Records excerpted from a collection
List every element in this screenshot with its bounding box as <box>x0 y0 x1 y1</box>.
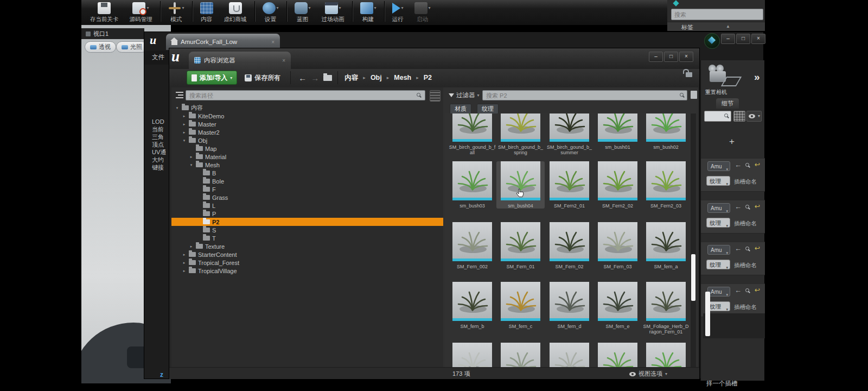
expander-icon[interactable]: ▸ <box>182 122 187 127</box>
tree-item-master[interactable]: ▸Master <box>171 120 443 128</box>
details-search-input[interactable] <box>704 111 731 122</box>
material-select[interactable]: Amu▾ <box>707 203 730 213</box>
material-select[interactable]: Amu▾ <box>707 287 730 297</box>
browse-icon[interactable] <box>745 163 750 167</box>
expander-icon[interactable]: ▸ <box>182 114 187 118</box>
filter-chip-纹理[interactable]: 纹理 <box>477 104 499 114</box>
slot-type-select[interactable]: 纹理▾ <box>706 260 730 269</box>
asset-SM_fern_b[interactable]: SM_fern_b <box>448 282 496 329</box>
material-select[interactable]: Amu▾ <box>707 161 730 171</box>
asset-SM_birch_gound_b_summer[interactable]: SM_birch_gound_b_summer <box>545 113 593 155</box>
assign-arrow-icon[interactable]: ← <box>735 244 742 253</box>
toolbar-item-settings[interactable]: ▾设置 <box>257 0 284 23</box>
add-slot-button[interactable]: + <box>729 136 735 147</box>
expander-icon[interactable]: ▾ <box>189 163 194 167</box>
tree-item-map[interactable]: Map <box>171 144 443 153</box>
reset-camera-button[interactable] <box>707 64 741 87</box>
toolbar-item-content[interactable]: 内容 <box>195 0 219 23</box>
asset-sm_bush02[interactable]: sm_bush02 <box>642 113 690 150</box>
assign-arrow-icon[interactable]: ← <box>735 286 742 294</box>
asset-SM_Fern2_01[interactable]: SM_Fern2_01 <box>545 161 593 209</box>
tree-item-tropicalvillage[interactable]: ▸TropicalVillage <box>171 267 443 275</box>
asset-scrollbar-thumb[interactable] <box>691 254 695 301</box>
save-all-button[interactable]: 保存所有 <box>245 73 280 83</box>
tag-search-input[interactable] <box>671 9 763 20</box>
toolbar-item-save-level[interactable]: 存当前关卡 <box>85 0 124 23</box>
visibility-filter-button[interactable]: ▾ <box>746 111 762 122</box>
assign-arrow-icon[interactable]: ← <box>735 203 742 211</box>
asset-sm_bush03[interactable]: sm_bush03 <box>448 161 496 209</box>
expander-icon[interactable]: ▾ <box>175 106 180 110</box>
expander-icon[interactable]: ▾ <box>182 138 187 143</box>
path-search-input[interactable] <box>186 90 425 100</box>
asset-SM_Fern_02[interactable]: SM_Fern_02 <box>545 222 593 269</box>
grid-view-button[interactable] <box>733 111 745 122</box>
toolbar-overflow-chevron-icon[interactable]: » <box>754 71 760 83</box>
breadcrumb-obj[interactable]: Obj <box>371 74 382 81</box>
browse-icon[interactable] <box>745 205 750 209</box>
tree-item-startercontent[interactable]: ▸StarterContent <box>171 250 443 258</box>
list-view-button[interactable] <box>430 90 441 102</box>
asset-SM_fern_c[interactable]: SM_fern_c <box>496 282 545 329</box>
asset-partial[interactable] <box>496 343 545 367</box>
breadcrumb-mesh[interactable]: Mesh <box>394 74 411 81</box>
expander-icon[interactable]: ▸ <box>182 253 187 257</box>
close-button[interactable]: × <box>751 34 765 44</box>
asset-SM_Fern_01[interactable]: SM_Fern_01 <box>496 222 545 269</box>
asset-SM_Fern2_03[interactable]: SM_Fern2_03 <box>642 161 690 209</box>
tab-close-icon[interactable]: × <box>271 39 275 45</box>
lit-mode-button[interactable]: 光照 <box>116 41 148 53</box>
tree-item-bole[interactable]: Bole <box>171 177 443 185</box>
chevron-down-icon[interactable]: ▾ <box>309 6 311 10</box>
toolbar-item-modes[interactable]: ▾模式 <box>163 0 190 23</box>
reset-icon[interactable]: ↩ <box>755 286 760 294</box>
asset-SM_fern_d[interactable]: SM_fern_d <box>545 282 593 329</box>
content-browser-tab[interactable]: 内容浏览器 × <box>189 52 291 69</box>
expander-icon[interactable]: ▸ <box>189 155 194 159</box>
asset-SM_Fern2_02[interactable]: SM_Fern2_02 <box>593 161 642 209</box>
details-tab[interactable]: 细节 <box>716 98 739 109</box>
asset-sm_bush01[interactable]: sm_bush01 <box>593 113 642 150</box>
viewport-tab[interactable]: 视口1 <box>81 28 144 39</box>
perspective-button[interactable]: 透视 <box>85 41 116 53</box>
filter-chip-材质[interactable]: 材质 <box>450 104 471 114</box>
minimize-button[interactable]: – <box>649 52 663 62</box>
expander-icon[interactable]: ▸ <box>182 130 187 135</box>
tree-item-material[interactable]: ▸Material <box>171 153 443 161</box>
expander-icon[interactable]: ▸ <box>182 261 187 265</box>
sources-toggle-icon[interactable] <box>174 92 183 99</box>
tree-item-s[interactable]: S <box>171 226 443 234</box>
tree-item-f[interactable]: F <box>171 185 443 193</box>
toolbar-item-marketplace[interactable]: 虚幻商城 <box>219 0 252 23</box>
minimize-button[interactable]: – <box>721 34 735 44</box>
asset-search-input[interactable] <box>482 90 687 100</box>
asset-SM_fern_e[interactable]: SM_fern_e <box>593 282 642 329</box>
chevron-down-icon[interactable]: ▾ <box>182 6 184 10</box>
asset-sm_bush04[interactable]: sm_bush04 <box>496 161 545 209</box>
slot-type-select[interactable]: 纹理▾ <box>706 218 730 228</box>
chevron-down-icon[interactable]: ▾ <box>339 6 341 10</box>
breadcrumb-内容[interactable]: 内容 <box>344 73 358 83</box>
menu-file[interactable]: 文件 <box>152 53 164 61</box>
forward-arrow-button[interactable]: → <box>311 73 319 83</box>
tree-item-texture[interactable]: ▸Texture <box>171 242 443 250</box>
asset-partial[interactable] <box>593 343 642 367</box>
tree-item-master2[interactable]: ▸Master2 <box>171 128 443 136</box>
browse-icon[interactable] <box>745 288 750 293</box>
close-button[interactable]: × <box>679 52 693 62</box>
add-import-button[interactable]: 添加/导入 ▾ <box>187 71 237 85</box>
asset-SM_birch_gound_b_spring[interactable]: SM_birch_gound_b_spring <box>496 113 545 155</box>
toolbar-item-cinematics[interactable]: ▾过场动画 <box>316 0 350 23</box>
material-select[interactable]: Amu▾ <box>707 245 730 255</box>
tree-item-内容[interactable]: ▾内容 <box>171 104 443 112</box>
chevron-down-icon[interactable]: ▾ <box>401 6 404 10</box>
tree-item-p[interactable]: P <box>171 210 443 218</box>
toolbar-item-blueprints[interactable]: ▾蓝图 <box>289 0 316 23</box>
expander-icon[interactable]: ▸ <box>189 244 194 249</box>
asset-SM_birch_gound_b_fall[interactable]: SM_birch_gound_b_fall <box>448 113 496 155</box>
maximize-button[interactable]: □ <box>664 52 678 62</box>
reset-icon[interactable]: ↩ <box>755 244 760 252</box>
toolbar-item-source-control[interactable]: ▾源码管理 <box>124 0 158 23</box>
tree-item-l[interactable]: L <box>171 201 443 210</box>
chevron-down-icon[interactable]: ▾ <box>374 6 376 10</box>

---

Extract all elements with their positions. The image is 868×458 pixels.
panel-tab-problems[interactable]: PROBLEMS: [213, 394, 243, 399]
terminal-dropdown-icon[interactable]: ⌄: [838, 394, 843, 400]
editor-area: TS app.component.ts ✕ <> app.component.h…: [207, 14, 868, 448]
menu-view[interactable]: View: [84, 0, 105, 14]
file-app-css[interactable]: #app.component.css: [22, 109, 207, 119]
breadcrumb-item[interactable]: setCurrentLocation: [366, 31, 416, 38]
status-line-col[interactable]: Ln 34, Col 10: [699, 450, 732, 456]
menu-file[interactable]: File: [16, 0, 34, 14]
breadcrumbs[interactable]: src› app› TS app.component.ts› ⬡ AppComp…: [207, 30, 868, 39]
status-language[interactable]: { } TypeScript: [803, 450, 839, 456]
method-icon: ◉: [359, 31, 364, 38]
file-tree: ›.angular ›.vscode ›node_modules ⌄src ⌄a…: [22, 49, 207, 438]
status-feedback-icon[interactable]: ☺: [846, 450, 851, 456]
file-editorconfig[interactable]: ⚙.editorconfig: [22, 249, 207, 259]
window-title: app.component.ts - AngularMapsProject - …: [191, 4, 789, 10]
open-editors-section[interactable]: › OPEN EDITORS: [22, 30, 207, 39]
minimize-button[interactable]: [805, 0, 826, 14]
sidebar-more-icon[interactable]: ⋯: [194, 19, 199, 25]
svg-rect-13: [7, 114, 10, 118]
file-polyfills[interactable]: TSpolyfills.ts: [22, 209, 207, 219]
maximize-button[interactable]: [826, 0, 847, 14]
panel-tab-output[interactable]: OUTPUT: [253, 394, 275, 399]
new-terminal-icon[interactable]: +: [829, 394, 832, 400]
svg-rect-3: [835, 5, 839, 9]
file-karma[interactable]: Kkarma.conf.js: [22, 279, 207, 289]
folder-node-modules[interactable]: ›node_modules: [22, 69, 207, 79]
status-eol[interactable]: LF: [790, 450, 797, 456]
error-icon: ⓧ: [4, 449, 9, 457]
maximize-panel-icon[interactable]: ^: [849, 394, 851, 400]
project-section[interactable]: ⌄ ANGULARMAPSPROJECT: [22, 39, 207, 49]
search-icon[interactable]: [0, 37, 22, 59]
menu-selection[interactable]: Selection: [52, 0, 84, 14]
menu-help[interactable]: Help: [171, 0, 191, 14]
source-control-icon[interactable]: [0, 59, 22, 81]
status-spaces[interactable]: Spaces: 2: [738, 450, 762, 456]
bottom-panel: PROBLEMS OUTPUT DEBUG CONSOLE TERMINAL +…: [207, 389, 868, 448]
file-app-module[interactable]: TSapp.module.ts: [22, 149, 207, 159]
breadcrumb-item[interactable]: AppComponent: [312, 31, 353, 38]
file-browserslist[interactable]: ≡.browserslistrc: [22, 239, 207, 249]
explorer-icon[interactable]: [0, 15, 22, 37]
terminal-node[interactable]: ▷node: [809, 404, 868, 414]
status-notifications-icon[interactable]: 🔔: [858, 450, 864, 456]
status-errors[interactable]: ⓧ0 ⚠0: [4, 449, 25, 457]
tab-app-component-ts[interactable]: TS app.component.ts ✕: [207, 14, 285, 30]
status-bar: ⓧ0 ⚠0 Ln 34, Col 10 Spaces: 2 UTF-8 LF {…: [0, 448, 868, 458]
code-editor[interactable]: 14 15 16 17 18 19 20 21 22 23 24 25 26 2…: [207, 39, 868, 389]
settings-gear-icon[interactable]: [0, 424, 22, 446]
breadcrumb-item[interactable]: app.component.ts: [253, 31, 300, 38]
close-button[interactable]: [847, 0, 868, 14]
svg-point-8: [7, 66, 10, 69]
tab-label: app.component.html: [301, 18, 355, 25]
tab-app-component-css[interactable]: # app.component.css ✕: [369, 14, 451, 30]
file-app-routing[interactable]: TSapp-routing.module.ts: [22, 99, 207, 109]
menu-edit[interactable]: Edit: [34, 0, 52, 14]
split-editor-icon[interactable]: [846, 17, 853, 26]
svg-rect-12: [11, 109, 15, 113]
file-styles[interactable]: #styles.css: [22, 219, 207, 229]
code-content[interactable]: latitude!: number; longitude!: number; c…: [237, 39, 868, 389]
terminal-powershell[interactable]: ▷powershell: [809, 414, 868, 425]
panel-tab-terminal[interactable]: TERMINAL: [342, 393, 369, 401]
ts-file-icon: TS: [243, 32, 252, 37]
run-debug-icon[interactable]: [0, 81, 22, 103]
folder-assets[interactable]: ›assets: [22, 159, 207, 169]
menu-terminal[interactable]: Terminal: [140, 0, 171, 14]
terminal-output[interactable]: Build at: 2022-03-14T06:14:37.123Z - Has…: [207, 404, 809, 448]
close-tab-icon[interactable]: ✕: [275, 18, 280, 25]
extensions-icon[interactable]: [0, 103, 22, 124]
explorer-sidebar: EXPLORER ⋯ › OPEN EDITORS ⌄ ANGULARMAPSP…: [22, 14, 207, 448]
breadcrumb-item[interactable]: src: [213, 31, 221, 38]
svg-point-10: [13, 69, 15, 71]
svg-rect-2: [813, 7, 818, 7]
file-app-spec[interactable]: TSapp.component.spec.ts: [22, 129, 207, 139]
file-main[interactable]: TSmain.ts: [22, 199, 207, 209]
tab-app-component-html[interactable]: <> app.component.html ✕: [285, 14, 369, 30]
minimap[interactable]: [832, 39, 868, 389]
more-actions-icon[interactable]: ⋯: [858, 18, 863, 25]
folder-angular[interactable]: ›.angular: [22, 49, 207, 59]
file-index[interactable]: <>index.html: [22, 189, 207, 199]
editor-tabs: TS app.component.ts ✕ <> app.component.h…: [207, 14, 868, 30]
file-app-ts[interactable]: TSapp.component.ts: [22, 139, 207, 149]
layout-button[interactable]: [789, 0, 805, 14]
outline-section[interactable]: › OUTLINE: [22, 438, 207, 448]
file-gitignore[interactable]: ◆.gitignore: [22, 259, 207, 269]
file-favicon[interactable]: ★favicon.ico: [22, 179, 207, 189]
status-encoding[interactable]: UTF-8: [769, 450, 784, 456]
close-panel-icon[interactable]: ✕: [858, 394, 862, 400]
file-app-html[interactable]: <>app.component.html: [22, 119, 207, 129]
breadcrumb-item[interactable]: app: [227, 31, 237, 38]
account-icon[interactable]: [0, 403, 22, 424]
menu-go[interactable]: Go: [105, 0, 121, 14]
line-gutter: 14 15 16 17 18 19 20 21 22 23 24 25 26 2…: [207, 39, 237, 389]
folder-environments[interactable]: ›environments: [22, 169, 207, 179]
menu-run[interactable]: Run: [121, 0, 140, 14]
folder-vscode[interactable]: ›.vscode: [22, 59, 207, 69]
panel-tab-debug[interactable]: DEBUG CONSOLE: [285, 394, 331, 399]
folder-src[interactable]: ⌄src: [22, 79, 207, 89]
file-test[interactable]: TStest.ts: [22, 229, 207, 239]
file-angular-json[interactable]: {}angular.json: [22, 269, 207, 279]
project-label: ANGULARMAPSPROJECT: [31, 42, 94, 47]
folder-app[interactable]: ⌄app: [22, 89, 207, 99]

→ **Task details**
Each line of the entries holding the string "minimize" should be found and copied.

→ **Problem solution**
minimize-button[interactable]: – <box>649 52 663 62</box>
minimize-button[interactable]: – <box>721 34 735 44</box>
minimize-button[interactable]: [805, 0, 826, 14]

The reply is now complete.